Sebelum meninggal dunia, Ermanto diketahui cukup vokal membahas dugaan permasalahan dalam perpanjangan kerja sama pengelolaan terminal antara PT Pelindo II dan perusahaan internasional Hutchison Port Holdings.
Dalam sejumlah diskusi publik dan podcast yang diikutinya beberapa waktu lalu, ia menyinggung temuan audit Badan Pemeriksa Keuangan (BPK) terkait potensi kerugian negara yang disebut mencapai sekitar US$360 juta atau sekitar Rp4,08 triliun.
Isu tersebut sempat menjadi perbincangan di kalangan pekerja pelabuhan dan pengamat sektor maritim.
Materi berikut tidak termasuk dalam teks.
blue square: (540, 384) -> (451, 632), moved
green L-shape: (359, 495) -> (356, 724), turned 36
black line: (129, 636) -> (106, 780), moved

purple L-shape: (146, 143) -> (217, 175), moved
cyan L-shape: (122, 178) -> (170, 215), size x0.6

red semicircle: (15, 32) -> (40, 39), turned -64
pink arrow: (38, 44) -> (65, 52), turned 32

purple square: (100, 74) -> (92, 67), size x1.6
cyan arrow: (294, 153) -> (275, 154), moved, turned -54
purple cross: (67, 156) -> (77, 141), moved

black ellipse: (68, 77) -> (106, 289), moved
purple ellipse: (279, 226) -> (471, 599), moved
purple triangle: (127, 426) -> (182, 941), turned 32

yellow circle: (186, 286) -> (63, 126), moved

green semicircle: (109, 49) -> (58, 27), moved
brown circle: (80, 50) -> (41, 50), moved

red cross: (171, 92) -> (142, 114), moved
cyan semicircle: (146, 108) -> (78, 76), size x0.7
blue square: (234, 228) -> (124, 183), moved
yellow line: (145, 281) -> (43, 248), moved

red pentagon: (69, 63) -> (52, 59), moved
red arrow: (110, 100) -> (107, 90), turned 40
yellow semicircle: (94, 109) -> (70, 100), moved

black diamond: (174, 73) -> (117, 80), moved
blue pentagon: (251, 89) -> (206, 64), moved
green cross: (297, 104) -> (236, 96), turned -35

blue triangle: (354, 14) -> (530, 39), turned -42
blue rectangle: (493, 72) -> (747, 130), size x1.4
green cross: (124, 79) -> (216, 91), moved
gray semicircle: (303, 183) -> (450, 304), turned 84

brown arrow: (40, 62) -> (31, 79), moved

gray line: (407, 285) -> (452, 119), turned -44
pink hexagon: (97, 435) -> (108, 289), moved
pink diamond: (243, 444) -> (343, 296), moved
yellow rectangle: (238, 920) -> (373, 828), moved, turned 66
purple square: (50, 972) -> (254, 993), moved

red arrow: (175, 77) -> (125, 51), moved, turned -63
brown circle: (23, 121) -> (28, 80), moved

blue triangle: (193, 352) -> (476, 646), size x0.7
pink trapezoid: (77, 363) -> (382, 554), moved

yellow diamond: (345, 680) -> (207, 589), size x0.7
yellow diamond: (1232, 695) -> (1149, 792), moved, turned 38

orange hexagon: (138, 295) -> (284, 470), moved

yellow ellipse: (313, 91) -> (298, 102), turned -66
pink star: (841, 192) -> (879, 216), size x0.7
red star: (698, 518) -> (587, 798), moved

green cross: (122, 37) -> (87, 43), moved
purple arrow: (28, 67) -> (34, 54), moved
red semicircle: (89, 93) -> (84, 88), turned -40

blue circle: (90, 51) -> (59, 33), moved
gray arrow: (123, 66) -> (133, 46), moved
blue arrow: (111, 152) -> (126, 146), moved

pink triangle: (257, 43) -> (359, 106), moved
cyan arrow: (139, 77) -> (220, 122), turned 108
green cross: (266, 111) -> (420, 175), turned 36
Keluarga Curigai Ada Motif Lain

Putra korban, Fiandy A Putra, menyampaikan bahwa ayahnya selama ini dikenal berani menyampaikan kritik terhadap berbagai persoalan di sektor pelabuhan. Ia menyebut keluarga menyadari bahwa sikap kritis tersebut memiliki risiko.
Meski demikian, pihak keluarga berharap aparat penegak hukum dapat mengusut tuntas peristiwa yang menewaskan Ermanto.
“Kami berharap kasus ini dapat diungkap secara jelas, sehingga publik mengetahui apa yang sebenarnya terjadi,” ujar Fiandy.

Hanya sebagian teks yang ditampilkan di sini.